Community Engagement and Intellectual Property
Academia has a long history and ongoing practice of research and work that marginalises the voices of communities including houseless, refugee, immigrant, differently abled, and Indigneous peoples. The Graduate Student Society believes that academics must be accountable to the communities they are working with at all stages of the process, including respecting agency, considering how we enact consent, and how intellectual property is understood and held.
The United Nations Declaration on the Rights of Indigenous Peoples (Art. 31) states that Indigenous peoples have the right to maintain, control, protect and develop all aspects of their traditional knowledge including human and genetic resources, seeds, medicines, knowledge of the properties of fauna and flora, oral traditions, literatures, designs, sports and traditional games and visual and performing arts. They also have the right to maintain, control, protect and develop their intellectual property over such cultural heritage, traditional knowledge, and traditional cultural expressions.
Research 101 Manifesto, a collaborative effort between academics and members of the Downtown Eastside community, further outlines research considerations surrounding ethics, understanding power, and reciprocity in communities marginalised by academic structures.

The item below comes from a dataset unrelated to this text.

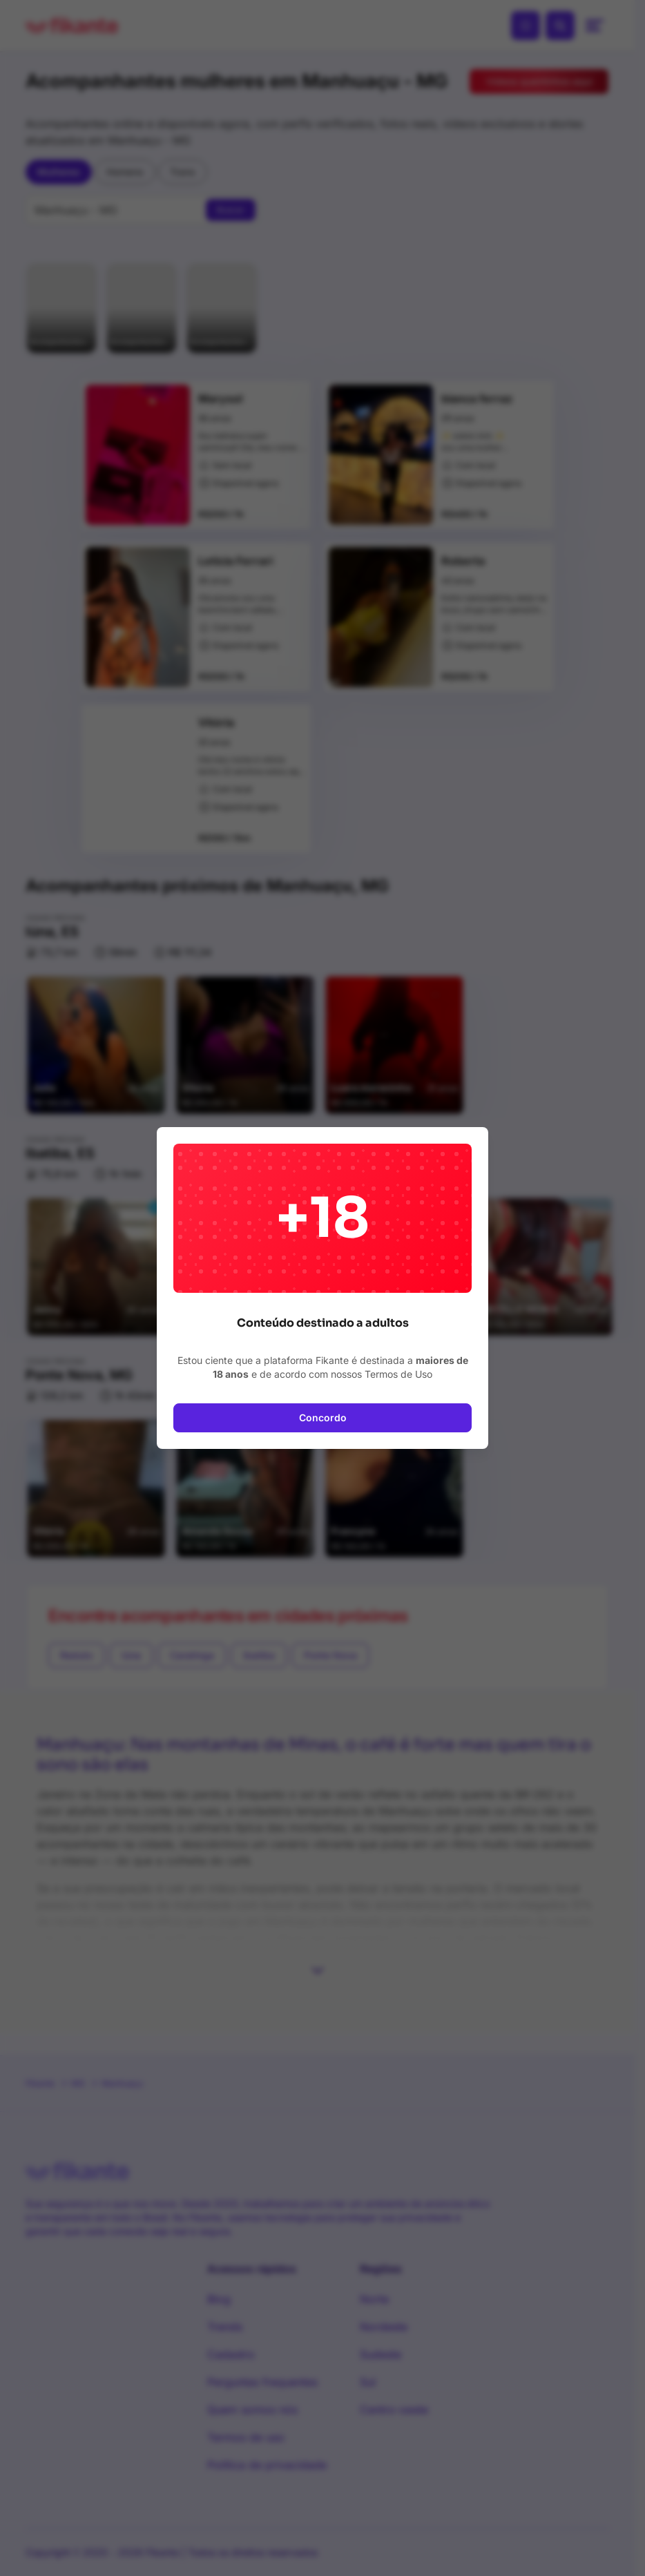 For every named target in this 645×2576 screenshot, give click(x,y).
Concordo (323, 1417)
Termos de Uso (398, 1374)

As a researcher of SFU, it is likely that you will have many ethical responsibilities outside of the university. Your supervisor or Department should not prevent or inhibit your ability to follow your responsibilities to your research communities in accordance with UNDRIP, Tri-Council Policy Statement on ethics, or the specific protocols of the community you are working with.
Remember, that you are in control of your thesis and obligated to all of these ethical responsibilities. It is suggested that you have a dialogue and documented agreement with your supervisor through which ethical responsibilities, timelines, and expectations are outlined. If you feel like you are being pressured to ignore these ethical responsibilities, please connect with the GSS Advocacy office.
Publishing
You have the right to publish any portion of your thesis prior to or after your defense so long as it meets the requirements of copyright or IP permission regarding any figures, photos, or elements from other sources.
It is important to note that every journal has a different practice for declaring and holding intellectual property. You have a right to understand intellectual property is understood within a specific journal prior to publishing.
Your thesis or dissertation being held in the university library does not impact your copyright or ability to publish the product of your research elsewhere. You do have a right to fully understand how the library may use your thesis through its partial copyright license.
Funding
Students have the right to clarity in all research funding agreements, whether internal or external, including the maximum amount of funding they are able to receive and how progress evaluations affect access to funding.
Students have the right to expect support in accessing funding from their committee and Department.